La trampa del análisis de ciclo de vida
Hay una confusión común que nace de comparar solo «emisiones de conducción». Es un error. Un coche no empieza su vida el día que lo compras. Empieza cuando se extrae el litio de la mina. Los eléctricos tienen un «lastre ambiental» importante en fabricación, sobre todo en la batería: extracción de litio, cobalto, níquel; transporte de componentes; montaje en fábricas energointensivas. Los híbridos no tienen ese coste inicial tan alto porque su batería es pequeña.
El estudio de la AAA incluye un análisis cradle-to-grave (de la cuna a la tumba) realizado por Argonne National Laboratory que cuantifica esto. Para un SUV mediano con tecnología actual:
- Coche convencional a gasolina: 429 g CO₂e/milla
- Híbrido eléctrico: 312 g CO₂e/milla
- Eléctrico 200 millas de rango: 254 g CO₂e/milla
- Eléctrico 300 millas de rango: 221 g CO₂e/milla
- Eléctrico 400 millas de rango: 203 g CO₂e/milla
La métrica combina todo: extracción de materias primas, fabricación, transporte a concesionario, operación a lo largo de 200.000 km, y reciclaje al final.
¿Y si le sumamos el invierno español?
Aquí es donde muchos se pierden. El estudio de la AAA muestra que en invierno extremo, el EV consume más energía. Pero «consumir más energía» no es lo mismo que «contaminar más».
En España, la red eléctrica genera el 50–55% de su energía con renovables (eólica, solar). El gas natural aporta otro 20–25%. Juntos, eso significa que cada kilovatio-hora que cargas tiene una «intensidad de carbono» muy baja comparada con países como Polonia o India.
Cuando un coche como el Ford Mach-E pierde un 20,6% de autonomía en invierno y consume 15,86 euros más de electricidad por 1.000 km en casa, esa electricidad procede mayoritariamente de fuentes limpias. No es lo mismo que un híbrido quemando más gasolina en invierno, que consume combustibles fósiles al 100%.

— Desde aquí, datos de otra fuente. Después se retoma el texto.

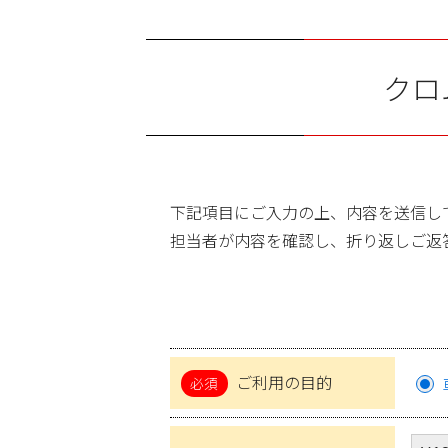
クロ
下記項目にご入力の上、内容を送信し
担当者が内容を確認し、折り返しご返
ご利用の目的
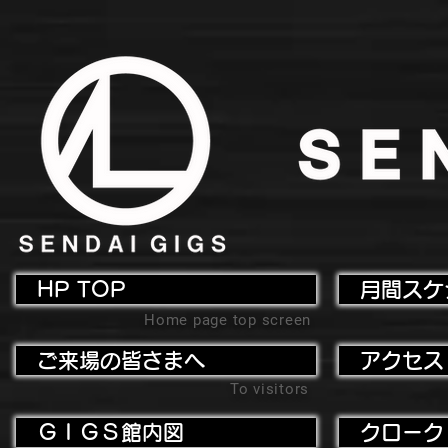
HP TOP
月間スケ
Home page top screen
ご来場の皆さまへ
アクセス
To visitors
ＧＩＧＳ館内図
クローク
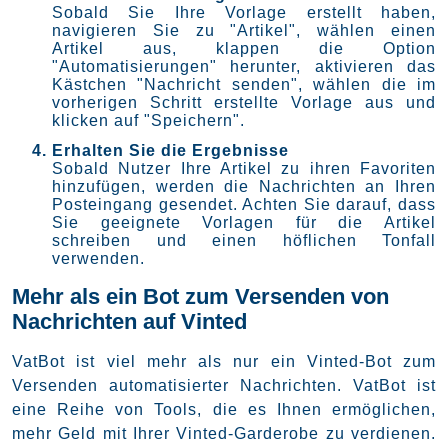
Sobald Sie Ihre Vorlage erstellt haben,
navigieren Sie zu "Artikel", wählen einen
Artikel aus, klappen die Option
"Automatisierungen" herunter, aktivieren das
Kästchen "Nachricht senden", wählen die im
vorherigen Schritt erstellte Vorlage aus und
klicken auf "Speichern".
Erhalten Sie die Ergebnisse
Sobald Nutzer Ihre Artikel zu ihren Favoriten
hinzufügen, werden die Nachrichten an Ihren
Posteingang gesendet. Achten Sie darauf, dass
Sie geeignete Vorlagen für die Artikel
schreiben und einen höflichen Tonfall
verwenden.
Mehr als ein Bot zum Versenden von
Nachrichten auf Vinted
VatBot ist viel mehr als nur ein Vinted-Bot zum
Versenden automatisierter Nachrichten. VatBot ist
eine Reihe von Tools, die es Ihnen ermöglichen,
mehr Geld mit Ihrer Vinted-Garderobe zu verdienen.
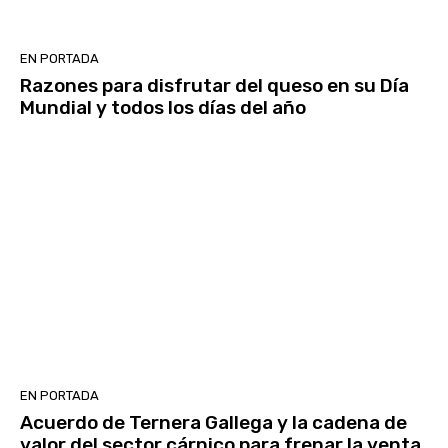
EN PORTADA
Razones para disfrutar del queso en su Día
Mundial y todos los días del año
EN PORTADA
Acuerdo de Ternera Gallega y la cadena de
valor del sector cárnico para frenar la venta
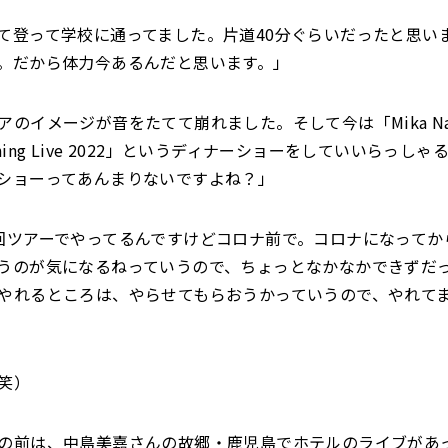
て登って学校に通ってました。片道40分ぐらいだったと思い
。だから体力今あるんだと思います。」
アのイメージが音をたてて崩れました。そして今は「Mika Naka
 Dining Live 2022」というディナーショーをしていいらっし
ショーってあんまりないですよね？」
回ツアーでやってるんですけどコロナ前で。コロナになってか
うのが気になるねっていうので、ちょっとなかなかできずだ
やれるところは、やらせてもらおうかっていうので、やれて
」
笑）
の前は、中島美嘉さんの故郷・鹿児島でホテルのライブがあ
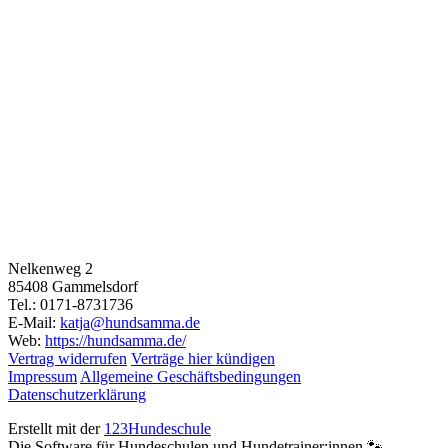
Nelkenweg 2
85408 Gammelsdorf
Tel.: 0171-8731736
E-Mail:
katja@hundsamma.de
Web:
https://hundsamma.de/
Vertrag widerrufen
Verträge hier kündigen
Impressum
Allgemeine Geschäftsbedingungen
Datenschutzerklärung
Erstellt mit der
123Hundeschule
Die Software für Hundeschulen und Hundetrainer:innen 🐾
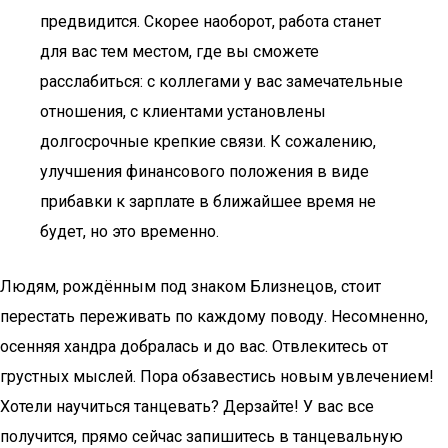
предвидится. Скорее наоборот, работа станет
для вас тем местом, где вы сможете
расслабиться: с коллегами у вас замечательные
отношения, с клиентами установлены
долгосрочные крепкие связи. К сожалению,
улучшения финансового положения в виде
прибавки к зарплате в ближайшее время не
будет, но это временно.
Людям, рождённым под знаком Близнецов, стоит
перестать переживать по каждому поводу. Несомненно,
осенняя хандра добралась и до вас. Отвлекитесь от
грустных мыслей. Пора обзавестись новым увлечением!
Хотели научиться танцевать? Дерзайте! У вас все
получится, прямо сейчас запишитесь в танцевальную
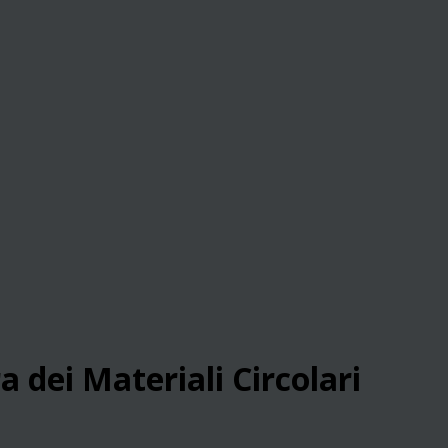
a dei Materiali Circolari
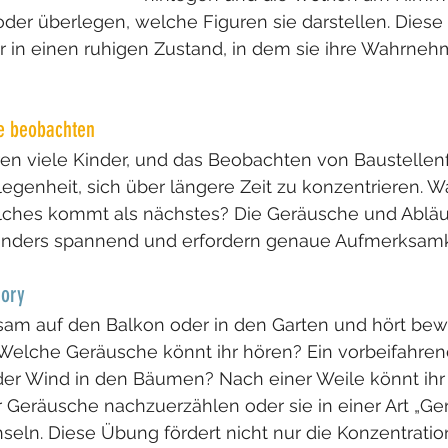
er überlegen, welche Figuren sie darstellen. Diese 
r in einen ruhigen Zustand, in dem sie ihre Wahrne
ge beobachten
eren viele Kinder, und das Beobachten von Baustelle
elegenheit, sich über längere Zeit zu konzentrieren.
ches kommt als nächstes? Die Geräusche und Abläuf
onders spannend und erfordern genaue Aufmerksamk
mory
am auf den Balkon oder in den Garten und hört bewu
elche Geräusche könnt ihr hören? Ein vorbeifahren
der Wind in den Bäumen? Nach einer Weile könnt ihr
r Geräusche nachzuerzählen oder sie in einer Art „G
ln. Diese Übung fördert nicht nur die Konzentratio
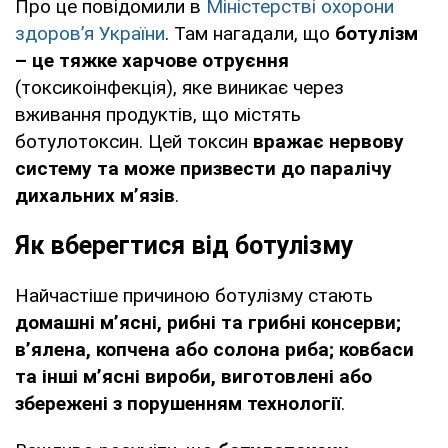
Про це повідомили в
Міністерстві охорони
здоровʼя України
. Там нагадали, що
ботулізм
– це тяжке харчове отруєння
(токсикоінфекція), яке виникає через
вживання продуктів, що містять
ботулотоксин. Цей токсин
вражає нервову
систему та може призвести до паралічу
дихальних м’язів
.
Як вберегтися від ботулізму
Найчастіше причиною ботулізму стають
домашні м’ясні, рибні та грибні консерви;
в’ялена, копчена або солона риба; ковбаси
та інші м’ясні вироби, виготовлені або
збережені з порушенням технології
.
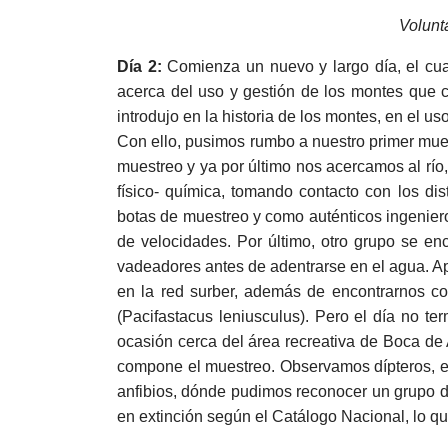
Volunt
Día 2:
Comienza un nuevo y largo día, el cua
acerca del uso y gestión de los montes que 
introdujo en la historia de los montes, en el us
Con ello, pusimos rumbo a nuestro primer mue
muestreo y ya por último nos acercamos al río
físico- química, tomando contacto con los di
botas de muestreo y como auténticos ingeniero
de velocidades. Por último, otro grupo se en
vadeadores antes de adentrarse en el agua. A
en la red surber, además de encontrarnos c
(Pacifastacus leniusculus). Pero el día no 
ocasión cerca del área recreativa de Boca de 
compone el muestreo. Observamos dípteros, ef
anfibios, dónde pudimos reconocer un grupo de
en extinción según el Catálogo Nacional, lo qu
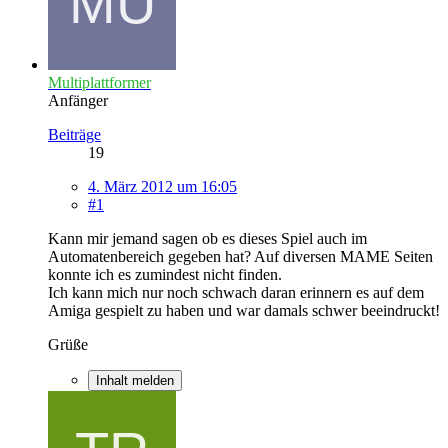
Multiplattformer
Anfänger
Beiträge
19
4. März 2012 um 16:05
#1
Kann mir jemand sagen ob es dieses Spiel auch im
Automatenbereich gegeben hat? Auf diversen MAME Seiten
konnte ich es zumindest nicht finden.
Ich kann mich nur noch schwach daran erinnern es auf dem
Amiga gespielt zu haben und war damals schwer beeindruckt!
Grüße
Inhalt melden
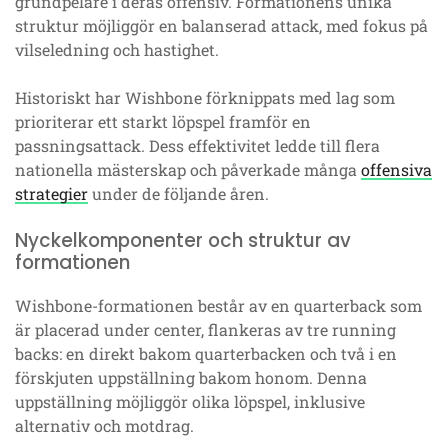
grundpelare i deras offensiv. Formationens unika
struktur möjliggör en balanserad attack, med fokus på
vilseledning och hastighet.
Historiskt har Wishbone förknippats med lag som
prioriterar ett starkt löpspel framför en
passningsattack. Dess effektivitet ledde till flera
nationella mästerskap och påverkade många
offensiva
strategier
under de följande åren.
Nyckelkomponenter och struktur av
formationen
Wishbone-formationen består av en quarterback som
är placerad under center, flankeras av tre running
backs: en direkt bakom quarterbacken och två i en
förskjuten uppställning bakom honom. Denna
uppställning möjliggör olika löpspel, inklusive
alternativ och motdrag.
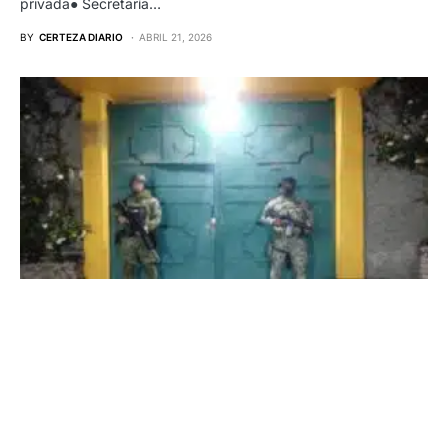
privada● Secretaría…
BY
CERTEZA DIARIO
ABRIL 21, 2026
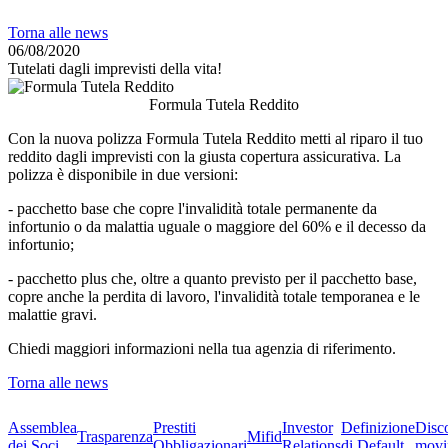
Torna alle news
06/08/2020
Tutelati dagli imprevisti della vita!
Formula Tutela Reddito
Con la nuova polizza Formula Tutela Reddito metti al riparo il tuo
reddito dagli imprevisti con la giusta copertura assicurativa. La
polizza è disponibile in due versioni:
- pacchetto base che copre l'invalidità totale permanente da
infortunio o da malattia uguale o maggiore del 60% e il decesso da
infortunio;
- pacchetto plus che, oltre a quanto previsto per il pacchetto base,
copre anche la perdita di lavoro, l'invalidità totale temporanea e le
malattie gravi.
Chiedi maggiori informazioni nella tua agenzia di riferimento.
Torna alle news
Assemblea
Prestiti
Investor
Definizione
Disc
Trasparenza
Mifid
dei Soci
Obbligazionari
Relations
di Default
movi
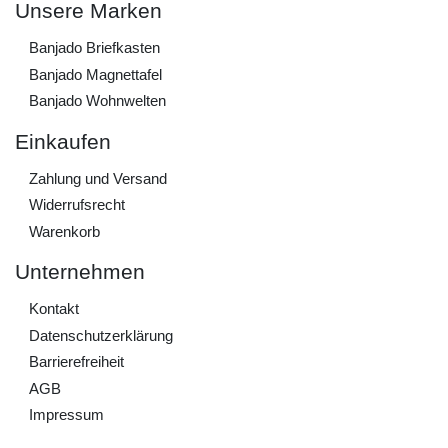
Unsere Marken
Banjado Briefkasten
Banjado Magnettafel
Banjado Wohnwelten
Einkaufen
Zahlung und Versand
Widerrufs­recht
Warenkorb
Unternehmen
Kontakt
Daten­schutz­erklärung
Barrierefreiheit
AGB
Impressum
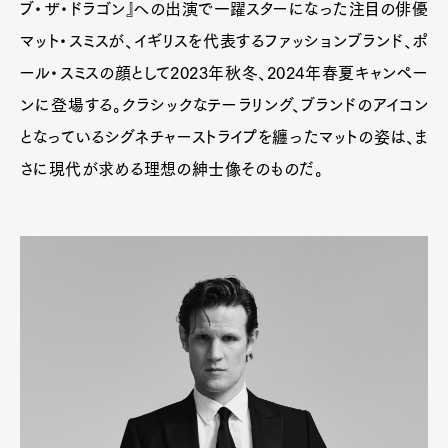
ブ・ザ・ドラゴン』への出演で一躍スターになった注目の俳優
マット・スミスが、イギリスを代表するファッションブランド、ポ
ール・スミスの顔として2023年秋冬、2024年春夏キャンペー
ンに登場する。クラシックなテーラリング、ブランドのアイコン
となっているシグネチャーストライプを纏ったマットの姿は、ま
さに現代が求める理想の紳士像そのものだ。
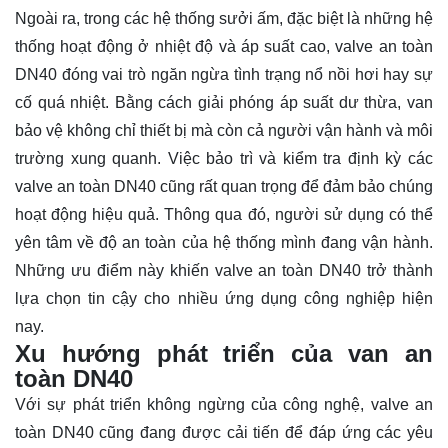
Ngoài ra, trong các hệ thống sưởi ấm, đặc biệt là những hệ
thống hoạt động ở nhiệt độ và áp suất cao, valve an toàn
DN40 đóng vai trò ngăn ngừa tình trạng nổ nồi hơi hay sự
cố quá nhiệt. Bằng cách giải phóng áp suất dư thừa, van
bảo vệ không chỉ thiết bị mà còn cả người vận hành và môi
trường xung quanh. Việc bảo trì và kiểm tra định kỳ các
valve an toàn DN40 cũng rất quan trọng để đảm bảo chúng
hoạt động hiệu quả. Thông qua đó, người sử dụng có thể
yên tâm về độ an toàn của hệ thống mình đang vận hành.
Những ưu điểm này khiến valve an toàn DN40 trở thành
lựa chọn tin cậy cho nhiều ứng dụng công nghiệp hiện
nay.
Xu hướng phát triển của van an
toàn DN40
Với sự phát triển không ngừng của công nghệ, valve an
toàn DN40 cũng đang được cải tiến để đáp ứng các yêu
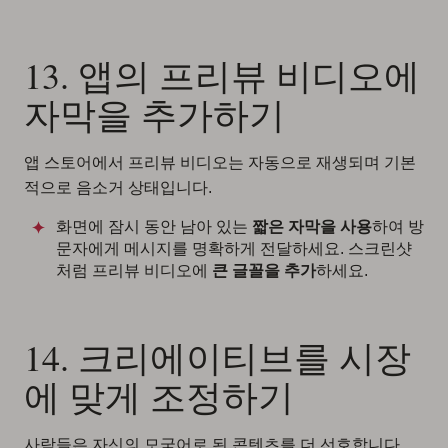
13. 앱의 프리뷰 비디오에
자막을 추가하기
앱 스토어에서 프리뷰 비디오는 자동으로 재생되며 기본
적으로 음소거 상태입니다.
화면에 잠시 동안 남아 있는
짧은 자막을 사용
하여 방
문자에게 메시지를 명확하게 전달하세요. 스크린샷
처럼 프리뷰 비디오에
큰 글꼴을 추가
하세요.
14. 크리에이티브를 시장
에 맞게 조정하기
사람들은 자신의 모국어로 된 콘텐츠를 더 선호합니다.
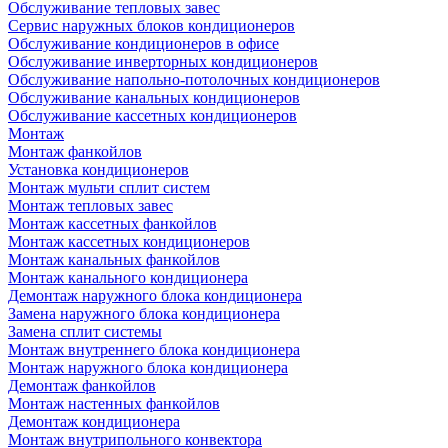
Обслуживание тепловых завес
Сервис наружных блоков кондиционеров
Обслуживание кондиционеров в офисе
Обслуживание инверторных кондиционеров
Обслуживание напольно-потолочных кондиционеров
Обслуживание канальных кондиционеров
Обслуживание кассетных кондиционеров
Монтаж
Монтаж фанкойлов
Установка кондиционеров
Монтаж мульти сплит систем
Монтаж тепловых завес
Монтаж кассетных фанкойлов
Монтаж кассетных кондиционеров
Монтаж канальных фанкойлов
Монтаж канального кондиционера
Демонтаж наружного блока кондиционера
Замена наружного блока кондиционера
Замена сплит системы
Монтаж внутреннего блока кондиционера
Монтаж наружного блока кондиционера
Демонтаж фанкойлов
Монтаж настенных фанкойлов
Демонтаж кондиционера
Монтаж внутрипольного конвектора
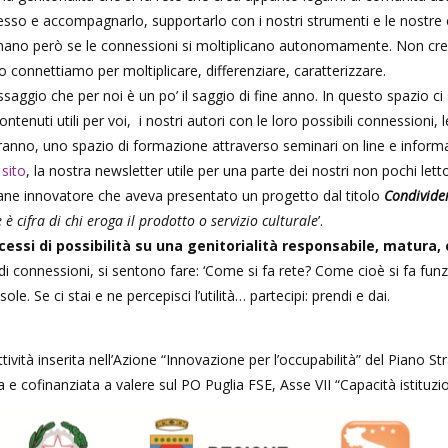
cesso e accompagnarlo, supportarlo con i nostri strumenti e le nostr
onano però se le connessioni si moltiplicano autonomamente. Non crei
connettiamo per moltiplicare, differenziare, caratterizzare.
saggio che per noi è un po’ il saggio di fine anno. In questo spazio ci 
ntenuti utili per voi, i nostri autori con le loro possibili connessioni, 
ranno, uno spazio di formazione attraverso seminari on line e inform
l
sito
, la nostra newsletter utile per una parte dei nostri non pochi letto
ane innovatore che aveva presentato un progetto dal titolo
Condivider
e è cifra di chi eroga il prodotto o servizio culturale
’.
essi di possibilità su una genitorialità responsabile, matura, 
 di connessioni, si sentono fare: ‘Come si fa rete? Come cioè si fa funz
. Se ci stai e ne percepisci l’utilità… partecipi: prendi e dai.
tività inserita nell’Azione “Innovazione per l’occupabilità” del Piano S
a e cofinanziata a valere sul PO Puglia FSE, Asse VII “Capacità istituzi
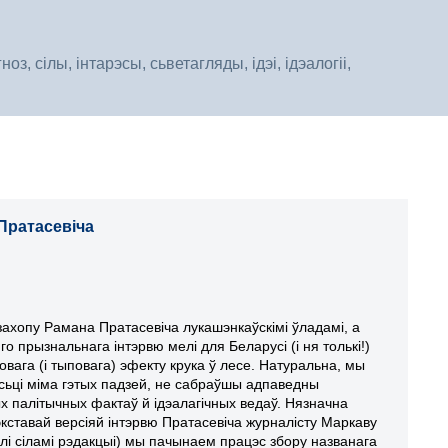
, сілы, інтарэсы, сьветагляды, ідэі, ідэалогіі,
 Пратасевіча
захопу Рамана Пратасевіча лукашэнкаўскімі ўладамі, а
го прызнальнага інтэрвю мелі для Беларусі (і ня толькі!)
овага (і тыповага) эфекту крука ў лесе. Натуральна, мы
йсьці міма гэтых падзей, не сабраўшы адпаведны
х палітычных фактаў й ідэалагічных ведаў. Нязначна
кставай версіяй інтэрвю Пратасевіча журналісту Маркаву
лі сіламі рэдакцыі) мы пачынаем працэс збору названага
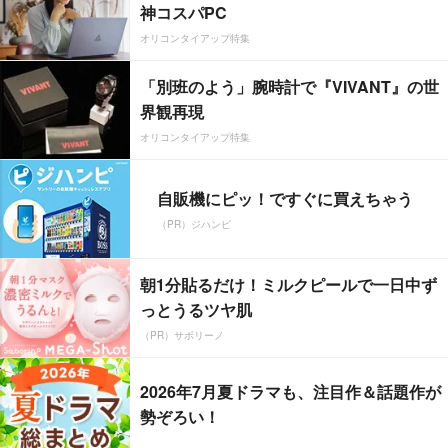
神コスパPC
オリコンタイアップ特集
「別班のよう」腕時計で『VIVANT』の世
界観再現
オリコンタイアップ特集
自販機にピッ！ですぐに買えちゃう
（PR）ジハンピ
朝1分貼るだけ！ミルクピールで一日中ず
っとうるツヤ肌
（PR）サボリーノ
2026年7月夏ドラマも、注目作＆話題作が
勢ぞろい！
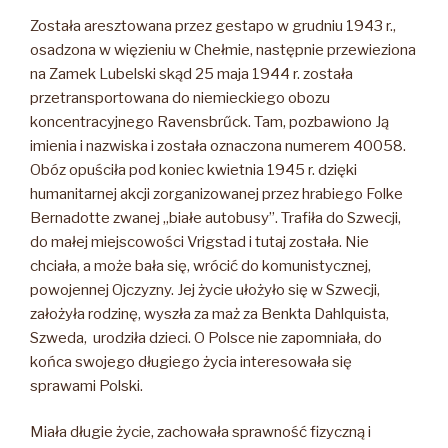
Została aresztowana przez gestapo w grudniu 1943 r.,
osadzona w więzieniu w Chełmie, następnie przewieziona
na Zamek Lubelski skąd 25 maja 1944 r. została
przetransportowana do niemieckiego obozu
koncentracyjnego Ravensbrűck. Tam, pozbawiono Ją
imienia i nazwiska i została oznaczona numerem 40058.
Obóz opuściła pod koniec kwietnia 1945 r. dzięki
humanitarnej akcji zorganizowanej przez hrabiego Folke
Bernadotte zwanej „białe autobusy”. Trafiła do Szwecji,
do małej miejscowości Vrigstad i tutaj została. Nie
chciała, a może bała się, wrócić do komunistycznej,
powojennej Ojczyzny. Jej życie ułożyło się w Szwecji,
założyła rodzinę, wyszła za maż za Benkta Dahlquista,
Szweda, urodziła dzieci. O Polsce nie zapomniała, do
końca swojego długiego życia interesowała się
sprawami Polski.
Miała długie życie, zachowała sprawność fizyczną i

Incluso en los meses más fríos del año en las regiones de España más al norte, el eléctrico sigue contaminando menos porque la red es mayoritariamente renovable.
El margen de seguridad es amplio
El análisis de Argonne asume escenarios base. Pero los márgenes son amplios. Aunque un EV en invierno español consumiera un 30–40% más energía, la emisión de CO₂e por kilómetro seguiría siendo menor que un híbrido porque el origen de esa energía es renovable.
Solo en regiones donde la red sea principalmente de carbón (que no es el caso de España) el diferencial se acortaría. En Australia o Alemania, los eléctricos aún ganan. En Polonia, el margen se reduce. En España, es imposible que el eléctrico no sea más limpio, aunque pierda autonomía en enero.
¿Y la batería? ¿No contamina?
Sí, contamina. Pero su impacto se reparte a lo largo de 8–10 años de vida útil del coche (y luego la batería se recicla). Una batería de 60 kWh típica en un EV compensa su «deuda ambiental» de fabricación en aproximadamente 15.000–25.000 km de conducción, dependiendo de la intensidad de carbono de la red local. En España, ese punto de equilibrio se alcanza en los primeros 4–6 meses de uso normal. Después, cada kilómetro es «ganancia ambiental» pura versus un híbrido.
Los inviernos no afectan a esa ecuación fundamental. Incluso si conduces 40.000 km anuales en climas con inviernos duros, los primeros 25.000 km de esos 40.000 son suficientes para compensar toda la huella de carbono de la fabricación. Los restantes 15.000 km son beneficio limpio.
Comentario ElecTrips
La transición energética no se decide en una cifra de autonomía invernal. Se decide en matemáticas de ciclo de vida. El estudio de la AAA ha puesto números precisos donde antes había especulación. Un eléctrico que pierde el 39% de autonomía en invierno sigue siendo una elección ambiental sólida porque la energía que consume —incluso en exceso por frío— procede de fuentes limpias.
Los híbridos son buenas máquinas, especialmente si viajas frecuentemente en zonas donde no hay carga pública. Pero afirmar que son «igual de limpios» que un eléctrico cuando se considera el ciclo de vida completo es falso. La ciencia no lo sostiene. Ni en invierno.